Tot slot sluit het artikel leerlingen op het voortgezet onderwijs en studenten uit van aanspraak op langdurigheidstoeslag. Scholing en studie zijn juist vooral gericht om arbeidsperspectief te creëren en geven daarmee automatisch zicht op inkomensverwerving c.q. inkomensverbetering. Hoofdstuk 3 – Inspanning arbeidsinschakeling en geen uitzicht op inkomens- verbetering Artikel 4

Dit artikel betreft een uitwerking van artikel 3, vierde lid. Het geeft uitdrukking aan de waarde die gehecht wordt aan de inspanning voor arbeidsinschakeling. Schending van de arbeidsverplichtingen wordt niet beloond en tast het arbeidsperspectief aan waardoor het voorwaardelijke gebrek daaraan niet/moeilijker is vast te stellen. Artikel 5

Dit artikel geeft invulling aan het begrip ‘geen uitzicht op inkomensverbetering’ door een gebrek aan arbeidsmarktperspectief. Zie eveneens de toelichting bij artikel 3.

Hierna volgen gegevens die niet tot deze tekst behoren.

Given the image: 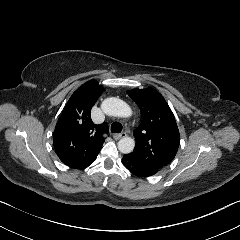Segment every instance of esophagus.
Instances as JSON below:
<instances>
[{"label":"esophagus","instance_id":"esophagus-1","mask_svg":"<svg viewBox=\"0 0 240 240\" xmlns=\"http://www.w3.org/2000/svg\"><path fill=\"white\" fill-rule=\"evenodd\" d=\"M126 135H127L126 133H114V134H113V138H114L115 140H119V139L125 137Z\"/></svg>","mask_w":240,"mask_h":240}]
</instances>
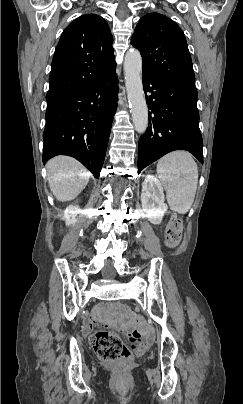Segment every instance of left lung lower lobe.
Instances as JSON below:
<instances>
[{
	"label": "left lung lower lobe",
	"instance_id": "left-lung-lower-lobe-1",
	"mask_svg": "<svg viewBox=\"0 0 243 404\" xmlns=\"http://www.w3.org/2000/svg\"><path fill=\"white\" fill-rule=\"evenodd\" d=\"M149 112V126L138 145V173L163 155L187 150L203 164V141L199 129L197 89L142 74Z\"/></svg>",
	"mask_w": 243,
	"mask_h": 404
}]
</instances>
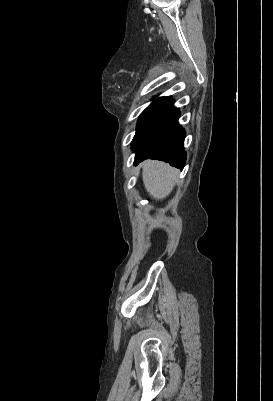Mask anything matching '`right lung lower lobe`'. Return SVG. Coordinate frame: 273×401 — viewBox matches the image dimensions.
<instances>
[{"label":"right lung lower lobe","mask_w":273,"mask_h":401,"mask_svg":"<svg viewBox=\"0 0 273 401\" xmlns=\"http://www.w3.org/2000/svg\"><path fill=\"white\" fill-rule=\"evenodd\" d=\"M179 115L171 99L136 132L131 143L135 165L145 159H157L183 169L185 131L177 122Z\"/></svg>","instance_id":"1"}]
</instances>
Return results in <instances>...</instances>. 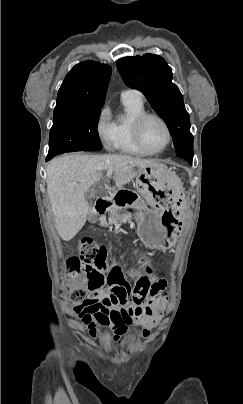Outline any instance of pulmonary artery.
Here are the masks:
<instances>
[{"mask_svg":"<svg viewBox=\"0 0 243 404\" xmlns=\"http://www.w3.org/2000/svg\"><path fill=\"white\" fill-rule=\"evenodd\" d=\"M124 92H126V91H124ZM140 97H142V94H140Z\"/></svg>","mask_w":243,"mask_h":404,"instance_id":"1","label":"pulmonary artery"}]
</instances>
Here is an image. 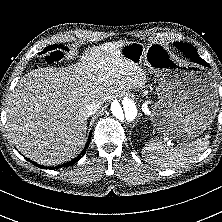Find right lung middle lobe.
<instances>
[{
	"label": "right lung middle lobe",
	"instance_id": "right-lung-middle-lobe-1",
	"mask_svg": "<svg viewBox=\"0 0 222 222\" xmlns=\"http://www.w3.org/2000/svg\"><path fill=\"white\" fill-rule=\"evenodd\" d=\"M60 47H62V46H60ZM60 47H59V48H60ZM62 48H63V49H66L65 47H62Z\"/></svg>",
	"mask_w": 222,
	"mask_h": 222
}]
</instances>
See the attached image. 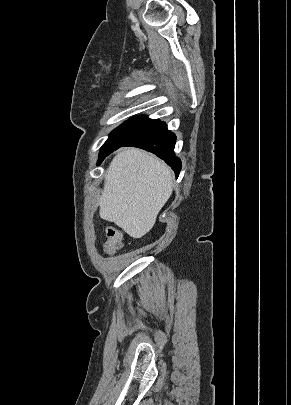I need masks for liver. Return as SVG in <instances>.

Hoofdstuk 4 – Hoogte langdurigheidstoeslag Artikel 6

Voor de hoogte van de toeslagen is gekozen voor de bedragen zoals deze van toepassing waren onder artikel 36 WWB (oud) in 2008.

Met de langdurigheidstoeslag worden klanten jonger dan 65 jaar die langdurig van het sociaal minimum moeten rondkomen vanwege een gebrek aan arbeidsperspectief, gecompenseerd voor onvermijdelijke langere termijnkosten waarvoor moeilijk valt te sparen. Met die compensatie wordt de bijstand naar hetzelfde niveau getild als van de bijstandsnorm voor personen van 65 jaar of ouder.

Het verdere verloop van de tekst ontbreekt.